[[ AVAILABLE RECORDS, beginning ]]

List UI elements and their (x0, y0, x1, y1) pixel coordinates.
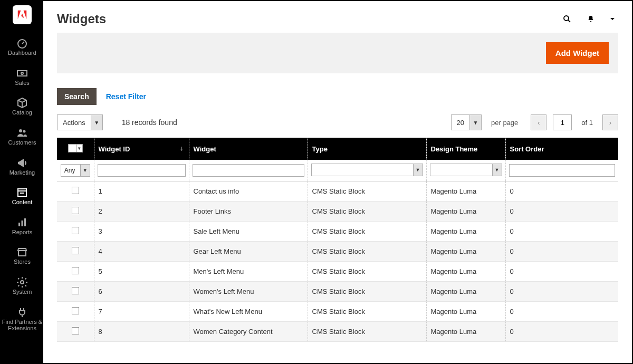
store-icon (16, 246, 28, 256)
bell-icon[interactable] (587, 15, 595, 23)
nav-partners[interactable]: Find Partners & Extensions (1, 301, 43, 337)
nav-content[interactable]: Content (1, 181, 43, 211)
svg-point-3 (19, 129, 22, 132)
prev-page-button[interactable]: ‹ (531, 114, 546, 130)
search-icon[interactable] (562, 14, 572, 24)
page-input[interactable] (553, 114, 572, 130)
cell-sort: 0 (505, 242, 618, 262)
bar-chart-icon (16, 216, 28, 227)
th-theme[interactable]: Design Theme (426, 138, 505, 160)
row-checkbox[interactable] (72, 247, 79, 254)
filter-widget-id[interactable] (98, 164, 186, 177)
nav-label: Marketing (1, 169, 43, 176)
row-checkbox[interactable] (72, 287, 79, 294)
nav-marketing[interactable]: Marketing (1, 151, 43, 181)
sidebar: Dashboard Sales Catalog Customers Market… (1, 1, 43, 363)
nav-customers[interactable]: Customers (1, 121, 43, 151)
cash-icon (16, 67, 28, 78)
cell-widget: Contact us info (189, 181, 308, 202)
table-row[interactable]: 3Sale Left MenuCMS Static BlockMagento L… (57, 222, 618, 242)
actions-dropdown[interactable]: Actions ▼ (57, 114, 103, 130)
caret-down-icon: ▼ (469, 115, 481, 130)
cell-theme: Magento Luma (426, 222, 505, 242)
row-checkbox[interactable] (72, 267, 79, 274)
caret-down-icon: ▼ (91, 115, 102, 130)
th-widget[interactable]: Widget (189, 138, 308, 160)
next-page-button[interactable]: › (602, 114, 618, 130)
adobe-logo[interactable] (13, 5, 32, 24)
gauge-icon (16, 37, 28, 47)
cell-type: CMS Static Block (308, 282, 426, 302)
cell-type: CMS Static Block (308, 322, 426, 342)
action-bar: Add Widget (57, 33, 618, 73)
cell-widget: Gear Left Menu (189, 242, 308, 262)
add-widget-button[interactable]: Add Widget (546, 42, 609, 64)
svg-rect-7 (22, 221, 23, 226)
cell-widget: Sale Left Menu (189, 222, 308, 242)
row-checkbox[interactable] (72, 307, 79, 314)
cell-id: 5 (94, 262, 189, 282)
table-row[interactable]: 8Women Category ContentCMS Static BlockM… (57, 322, 618, 342)
nav-sales[interactable]: Sales (1, 62, 43, 92)
th-sort[interactable]: Sort Order (505, 138, 618, 160)
cell-sort: 0 (505, 302, 618, 322)
cell-widget: Women's Left Menu (189, 282, 308, 302)
cell-type: CMS Static Block (308, 202, 426, 222)
nav-label: System (1, 289, 43, 295)
svg-point-9 (21, 281, 24, 284)
filter-widget-name[interactable] (193, 164, 304, 177)
cell-type: CMS Static Block (308, 222, 426, 242)
svg-rect-6 (18, 223, 20, 226)
th-widget-id[interactable]: Widget ID↓ (94, 138, 189, 160)
main-content: Widgets Add Widget Search Reset Filter A… (43, 1, 632, 363)
svg-rect-8 (24, 218, 26, 226)
table-row[interactable]: 7What's New Left MenuCMS Static BlockMag… (57, 302, 618, 322)
nav-reports[interactable]: Reports (1, 211, 43, 241)
plug-icon (16, 306, 28, 317)
reset-filter-link[interactable]: Reset Filter (106, 92, 146, 101)
filter-any-select[interactable]: Any ▼ (61, 164, 90, 177)
user-menu-caret[interactable] (610, 16, 615, 22)
nav-label: Reports (1, 229, 43, 236)
nav-system[interactable]: System (1, 271, 43, 301)
table-row[interactable]: 5Men's Left MenuCMS Static BlockMagento … (57, 262, 618, 282)
filter-sort-order[interactable] (509, 164, 616, 177)
table-row[interactable]: 6Women's Left MenuCMS Static BlockMagent… (57, 282, 618, 302)
nav-label: Find Partners & Extensions (1, 319, 43, 332)
cell-type: CMS Static Block (308, 302, 426, 322)
nav-stores[interactable]: Stores (1, 241, 43, 271)
caret-down-icon: ▼ (492, 164, 502, 176)
cell-id: 6 (94, 282, 189, 302)
row-checkbox[interactable] (72, 187, 79, 194)
nav-label: Catalog (1, 109, 43, 116)
per-page-select[interactable]: 20 ▼ (451, 114, 482, 130)
th-select-all[interactable]: ▼ (57, 138, 94, 160)
cell-widget: What's New Left Menu (189, 302, 308, 322)
nav-label: Dashboard (1, 50, 43, 56)
cell-sort: 0 (505, 282, 618, 302)
page-title: Widgets (57, 12, 106, 26)
cell-id: 2 (94, 202, 189, 222)
svg-point-4 (23, 130, 26, 132)
row-checkbox[interactable] (72, 227, 79, 234)
row-checkbox[interactable] (72, 207, 79, 214)
cell-type: CMS Static Block (308, 181, 426, 202)
cell-sort: 0 (505, 202, 618, 222)
filter-type-select[interactable]: ▼ (311, 164, 423, 176)
box-icon (16, 97, 28, 107)
table-row[interactable]: 1Contact us infoCMS Static BlockMagento … (57, 181, 618, 202)
row-checkbox[interactable] (72, 327, 79, 334)
nav-label: Customers (1, 139, 43, 146)
nav-dashboard[interactable]: Dashboard (1, 32, 43, 62)
table-row[interactable]: 4Gear Left MenuCMS Static BlockMagento L… (57, 242, 618, 262)
table-row[interactable]: 2Footer LinksCMS Static BlockMagento Lum… (57, 202, 618, 222)
cell-theme: Magento Luma (426, 181, 505, 202)
filter-theme-select[interactable]: ▼ (430, 164, 502, 176)
cell-sort: 0 (505, 181, 618, 202)
search-button[interactable]: Search (57, 88, 97, 105)
caret-down-icon: ▼ (80, 165, 90, 176)
nav-catalog[interactable]: Catalog (1, 91, 43, 121)
filter-row: Any ▼ ▼ ▼ (57, 160, 618, 181)
cell-theme: Magento Luma (426, 242, 505, 262)
th-type[interactable]: Type (308, 138, 426, 160)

[[ AVAILABLE RECORDS, end ]]

**DIRECTIONS:** Where the material contains pictures, leave them out and copy the rest verbatim.

**RESPONSE AREA:**
List UI elements and their (x0, y0, x1, y1) pixel coordinates.
store-icon (16, 246, 28, 256)
bell-icon[interactable] (587, 15, 595, 23)
nav-partners[interactable]: Find Partners & Extensions (1, 301, 43, 337)
nav-content[interactable]: Content (1, 181, 43, 211)
svg-point-3 (19, 129, 22, 132)
prev-page-button[interactable]: ‹ (531, 114, 546, 130)
search-icon[interactable] (562, 14, 572, 24)
page-input[interactable] (553, 114, 572, 130)
cell-sort: 0 (505, 242, 618, 262)
bar-chart-icon (16, 216, 28, 227)
th-theme[interactable]: Design Theme (426, 138, 505, 160)
row-checkbox[interactable] (72, 247, 79, 254)
filter-widget-id[interactable] (98, 164, 186, 177)
nav-label: Marketing (1, 169, 43, 176)
row-checkbox[interactable] (72, 287, 79, 294)
nav-marketing[interactable]: Marketing (1, 151, 43, 181)
sidebar: Dashboard Sales Catalog Customers Market… (1, 1, 43, 363)
nav-customers[interactable]: Customers (1, 121, 43, 151)
cash-icon (16, 67, 28, 78)
cell-widget: Contact us info (189, 181, 308, 202)
table-row[interactable]: 3Sale Left MenuCMS Static BlockMagento L… (57, 222, 618, 242)
actions-dropdown[interactable]: Actions ▼ (57, 114, 103, 130)
caret-down-icon: ▼ (469, 115, 481, 130)
cell-theme: Magento Luma (426, 222, 505, 242)
row-checkbox[interactable] (72, 267, 79, 274)
caret-down-icon: ▼ (91, 115, 102, 130)
th-widget[interactable]: Widget (189, 138, 308, 160)
next-page-button[interactable]: › (602, 114, 618, 130)
adobe-logo[interactable] (13, 5, 32, 24)
gauge-icon (16, 37, 28, 47)
cell-type: CMS Static Block (308, 282, 426, 302)
cell-type: CMS Static Block (308, 322, 426, 342)
action-bar: Add Widget (57, 33, 618, 73)
cell-widget: Gear Left Menu (189, 242, 308, 262)
add-widget-button[interactable]: Add Widget (546, 42, 609, 64)
svg-rect-7 (22, 221, 23, 226)
cell-widget: Sale Left Menu (189, 222, 308, 242)
row-checkbox[interactable] (72, 307, 79, 314)
cell-id: 5 (94, 262, 189, 282)
table-row[interactable]: 8Women Category ContentCMS Static BlockM… (57, 322, 618, 342)
nav-sales[interactable]: Sales (1, 62, 43, 92)
th-sort[interactable]: Sort Order (505, 138, 618, 160)
cell-sort: 0 (505, 302, 618, 322)
cell-widget: Women's Left Menu (189, 282, 308, 302)
cell-type: CMS Static Block (308, 202, 426, 222)
nav-label: System (1, 289, 43, 295)
svg-point-9 (21, 281, 24, 284)
filter-widget-name[interactable] (193, 164, 304, 177)
cell-type: CMS Static Block (308, 222, 426, 242)
svg-rect-6 (18, 223, 20, 226)
th-widget-id[interactable]: Widget ID↓ (94, 138, 189, 160)
main-content: Widgets Add Widget Search Reset Filter A… (43, 1, 632, 363)
svg-rect-8 (24, 218, 26, 226)
table-row[interactable]: 7What's New Left MenuCMS Static BlockMag… (57, 302, 618, 322)
nav-reports[interactable]: Reports (1, 211, 43, 241)
plug-icon (16, 306, 28, 317)
reset-filter-link[interactable]: Reset Filter (106, 92, 146, 101)
filter-any-select[interactable]: Any ▼ (61, 164, 90, 177)
user-menu-caret[interactable] (610, 16, 615, 22)
nav-label: Reports (1, 229, 43, 236)
nav-system[interactable]: System (1, 271, 43, 301)
table-row[interactable]: 5Men's Left MenuCMS Static BlockMagento … (57, 262, 618, 282)
filter-sort-order[interactable] (509, 164, 616, 177)
table-row[interactable]: 6Women's Left MenuCMS Static BlockMagent… (57, 282, 618, 302)
nav-label: Find Partners & Extensions (1, 319, 43, 332)
cell-type: CMS Static Block (308, 302, 426, 322)
nav-stores[interactable]: Stores (1, 241, 43, 271)
caret-down-icon: ▼ (492, 164, 502, 176)
cell-id: 6 (94, 282, 189, 302)
row-checkbox[interactable] (72, 187, 79, 194)
nav-label: Catalog (1, 109, 43, 116)
per-page-select[interactable]: 20 ▼ (451, 114, 482, 130)
th-select-all[interactable]: ▼ (57, 138, 94, 160)
cell-widget: What's New Left Menu (189, 302, 308, 322)
nav-label: Dashboard (1, 50, 43, 56)
cell-sort: 0 (505, 282, 618, 302)
page-title: Widgets (57, 12, 106, 26)
cell-id: 2 (94, 202, 189, 222)
svg-point-4 (23, 130, 26, 132)
row-checkbox[interactable] (72, 227, 79, 234)
row-checkbox[interactable] (72, 207, 79, 214)
cell-type: CMS Static Block (308, 181, 426, 202)
cell-sort: 0 (505, 202, 618, 222)
filter-type-select[interactable]: ▼ (311, 164, 423, 176)
box-icon (16, 97, 28, 107)
table-row[interactable]: 1Contact us infoCMS Static BlockMagento … (57, 181, 618, 202)
row-checkbox[interactable] (72, 327, 79, 334)
nav-label: Customers (1, 139, 43, 146)
nav-dashboard[interactable]: Dashboard (1, 32, 43, 62)
table-row[interactable]: 4Gear Left MenuCMS Static BlockMagento L… (57, 242, 618, 262)
table-row[interactable]: 2Footer LinksCMS Static BlockMagento Lum… (57, 202, 618, 222)
cell-theme: Magento Luma (426, 181, 505, 202)
filter-theme-select[interactable]: ▼ (430, 164, 502, 176)
cell-sort: 0 (505, 181, 618, 202)
search-button[interactable]: Search (57, 88, 97, 105)
caret-down-icon: ▼ (80, 165, 90, 176)
nav-catalog[interactable]: Catalog (1, 91, 43, 121)
filter-row: Any ▼ ▼ ▼ (57, 160, 618, 181)
cell-theme: Magento Luma (426, 242, 505, 262)
th-type[interactable]: Type (308, 138, 426, 160)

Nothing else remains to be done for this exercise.